## TASK PROMPT
From the entries below, copy out every line with "holds" in it.

BEGIN

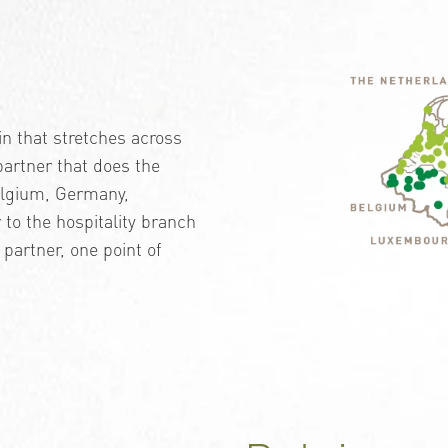
n that stretches across
 partner that does the
Belgium, Germany,
to the hospitality branch
 partner, one point of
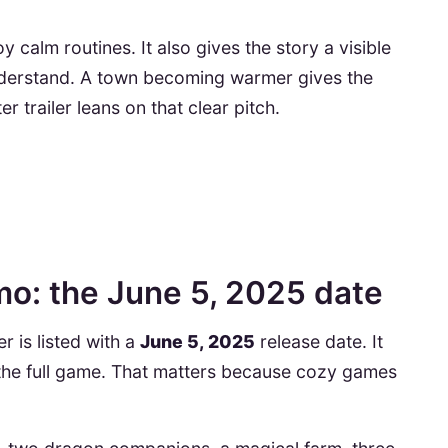
 calm routines. It also gives the story a visible
understand. A town becoming warmer gives the
 trailer leans on that clear pitch.
o: the June 5, 2025 date
r is listed with a
June 5, 2025
release date. It
e the full game. That matters because cozy games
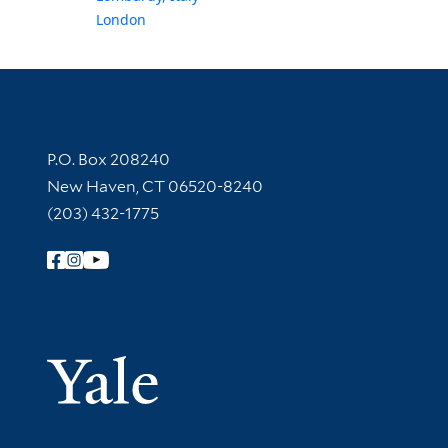
London
Contact Information
P.O. Box 208240
New Haven, CT 06520-8240
(203) 432-1775
Follow Yale Library
Yale Univer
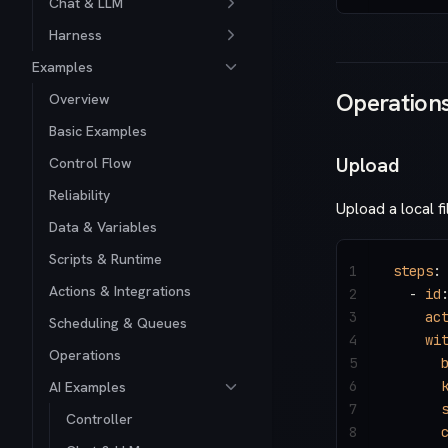
Chat & LLM
Harness
Examples
Operation
Overview
Basic Examples
Upload
Control Flow
Reliability
Upload a local fi
Data & Variables
Scripts & Runtime
1
steps
:
Actions & Integrations
2
  - 
id
3
    ac
Scheduling & Queues
4
    wi
Operations
5
      
6
      
AI Examples
7
      
Controller
8
      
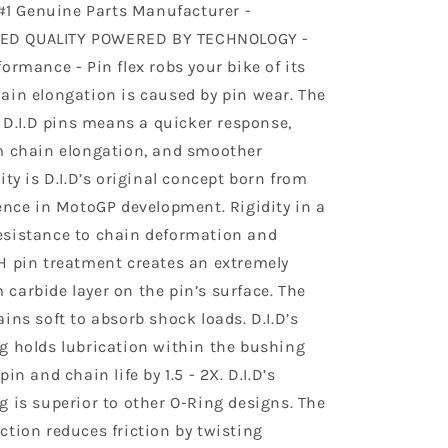
 #1 Genuine Parts Manufacturer -
D QUALITY POWERED BY TECHNOLOGY -
ormance - Pin flex robs your bike of its
ain elongation is caused by pin wear. The
f D.I.D pins means a quicker response,
m chain elongation, and smoother
ity is D.I.D’s original concept born from
ience in MotoGP development. Rigidity in a
sistance to chain deformation and
H pin treatment creates an extremely
carbide layer on the pin’s surface. The
ins soft to absorb shock loads. D.I.D’s
g holds lubrication within the bushing
in and chain life by 1.5 - 2X. D.I.D’s
g is superior to other O-Ring designs. The
ction reduces friction by twisting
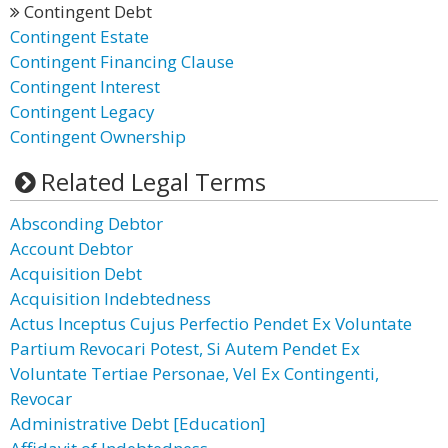
Contingent Debt
Contingent Estate
Contingent Financing Clause
Contingent Interest
Contingent Legacy
Contingent Ownership
Related Legal Terms
Absconding Debtor
Account Debtor
Acquisition Debt
Acquisition Indebtedness
Actus Inceptus Cujus Perfectio Pendet Ex Voluntate
Partium Revocari Potest, Si Autem Pendet Ex
Voluntate Tertiae Personae, Vel Ex Contingenti,
Revocar
Administrative Debt [Education]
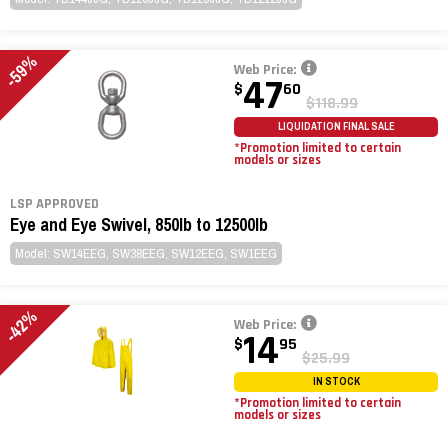
-59%
Web Price:
47
$
60
$118.99
LIQUIDATION FINAL SALE
*Promotion limited to certain
models or sizes
LSP APPROVED
Eye and Eye Swivel, 850lb to 12500lb
Model: SW14EEG, SW38EEG, SW12EEG, SW1EEG
-42%
Web Price:
14
$
95
$25.99
IN STOCK
*Promotion limited to certain
models or sizes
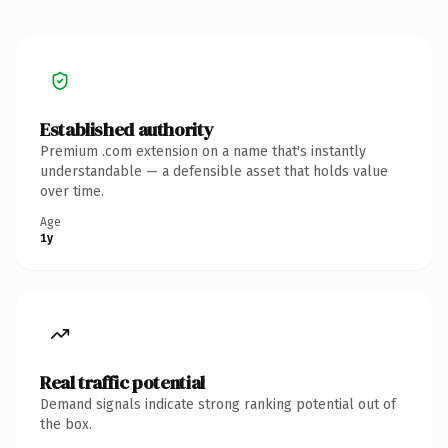
Established authority
Premium .com extension on a name that's instantly
understandable — a defensible asset that holds value
over time.
Age
1y
Real traffic potential
Demand signals indicate strong ranking potential out of
the box.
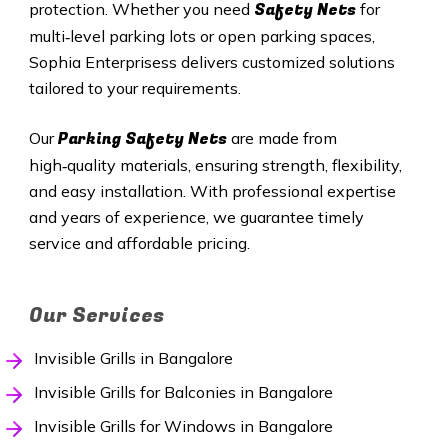
Safety Nets
protection. Whether you need
for
multi‑level parking lots or open parking spaces,
Sophia Enterprisess delivers customized solutions
tailored to your requirements.
Parking Safety Nets
Our
are made from
high‑quality materials, ensuring strength, flexibility,
and easy installation. With professional expertise
and years of experience, we guarantee timely
service and affordable pricing.
Our Services
Invisible Grills in Bangalore
Invisible Grills for Balconies in Bangalore
Invisible Grills for Windows in Bangalore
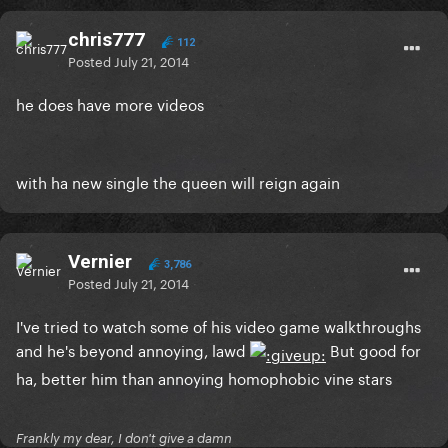
chris777
112
Posted
July 21, 2014
he does have more videos
with ha new single the queen will reign again
Vernier
3,786
Posted
July 21, 2014
I've tried to watch some of his video game walkthroughs
and he's beyond annoying, lawd
But good for
ha, better him than annoying homophobic vine stars
Frankly my dear, I don't give a damn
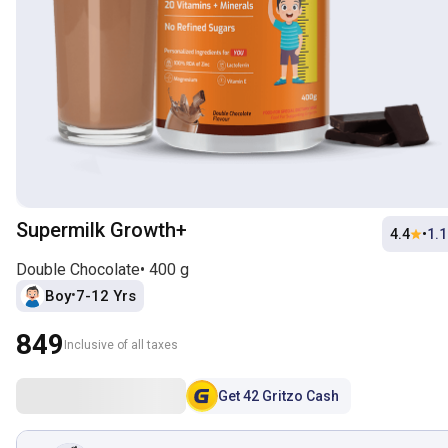
Supermilk Growth+
4.4
•
1.
Double Chocolate
•
400 g
Boy
7-12 Yrs
•
849
Inclusive of all taxes
Get
42
Gritzo Cash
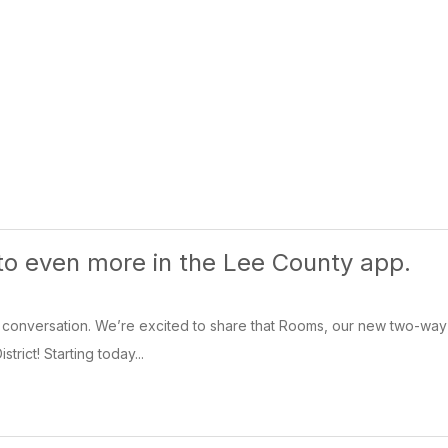
 to even more in the Lee County app.
conversation. We’re excited to share that Rooms, our new two-way co
trict! Starting today...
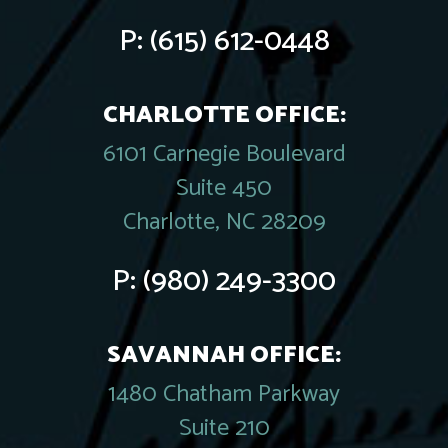
P:
(615) 612-0448
CHARLOTTE OFFICE:
6101 Carnegie Boulevard
Suite 450
Charlotte, NC 28209
P:
(980) 249-3300
SAVANNAH OFFICE:
1480 Chatham Parkway
Suite 210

END

## TASK SOLUTION
g holds lubrication within the bushing
understandable — a defensible asset that holds value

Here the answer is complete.